- **PROBLEM**:
The answer should be the lines from the one with "Wrap output in <instances>...</instances>. Find" through the final line of the entries, restated word for word.

━━━━━ SOURCE MATERIAL ━━━━━

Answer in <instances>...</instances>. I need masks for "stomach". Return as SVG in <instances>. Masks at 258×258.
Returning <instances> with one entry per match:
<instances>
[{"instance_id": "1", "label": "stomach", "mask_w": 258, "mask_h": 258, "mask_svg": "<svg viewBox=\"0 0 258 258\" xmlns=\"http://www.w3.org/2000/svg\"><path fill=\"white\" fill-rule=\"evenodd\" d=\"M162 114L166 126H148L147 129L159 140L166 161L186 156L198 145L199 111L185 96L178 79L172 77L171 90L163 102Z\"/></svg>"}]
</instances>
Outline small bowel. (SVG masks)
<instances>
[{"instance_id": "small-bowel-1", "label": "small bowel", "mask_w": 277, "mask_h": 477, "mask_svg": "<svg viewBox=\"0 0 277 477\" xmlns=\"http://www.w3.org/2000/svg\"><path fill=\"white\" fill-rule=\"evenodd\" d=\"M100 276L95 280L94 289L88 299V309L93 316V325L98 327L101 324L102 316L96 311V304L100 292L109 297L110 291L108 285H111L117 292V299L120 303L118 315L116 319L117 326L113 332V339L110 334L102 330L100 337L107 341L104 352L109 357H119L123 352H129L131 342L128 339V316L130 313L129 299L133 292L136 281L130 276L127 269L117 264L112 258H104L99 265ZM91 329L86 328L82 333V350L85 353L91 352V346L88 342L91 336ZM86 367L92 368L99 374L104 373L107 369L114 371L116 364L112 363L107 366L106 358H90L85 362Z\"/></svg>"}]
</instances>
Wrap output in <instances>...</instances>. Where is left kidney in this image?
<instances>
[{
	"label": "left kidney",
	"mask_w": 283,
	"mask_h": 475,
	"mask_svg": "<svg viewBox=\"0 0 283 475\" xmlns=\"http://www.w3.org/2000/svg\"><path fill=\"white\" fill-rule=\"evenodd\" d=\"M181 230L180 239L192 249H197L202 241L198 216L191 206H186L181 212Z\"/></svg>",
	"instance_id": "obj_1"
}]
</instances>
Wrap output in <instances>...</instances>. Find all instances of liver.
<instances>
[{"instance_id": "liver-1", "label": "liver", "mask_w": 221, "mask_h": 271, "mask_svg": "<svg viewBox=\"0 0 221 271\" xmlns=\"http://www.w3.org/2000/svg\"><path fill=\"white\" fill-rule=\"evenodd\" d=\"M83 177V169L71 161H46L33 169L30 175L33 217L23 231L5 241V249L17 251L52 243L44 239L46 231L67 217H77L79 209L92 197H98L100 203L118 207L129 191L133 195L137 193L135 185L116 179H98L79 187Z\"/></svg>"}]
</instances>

━━━━━

- **ANSWER TO THIS PROBLEM**:
Wrap output in <instances>...</instances>. Find all instances of liver.
<instances>
[{"instance_id": "liver-1", "label": "liver", "mask_w": 221, "mask_h": 271, "mask_svg": "<svg viewBox=\"0 0 221 271\" xmlns=\"http://www.w3.org/2000/svg\"><path fill=\"white\" fill-rule=\"evenodd\" d=\"M83 177V169L71 161H46L33 169L30 175L33 217L23 231L5 241V249L17 251L52 243L44 239L46 231L67 217H77L79 209L92 197H98L100 203L118 207L129 191L133 195L137 193L135 185L116 179H98L79 187Z\"/></svg>"}]
</instances>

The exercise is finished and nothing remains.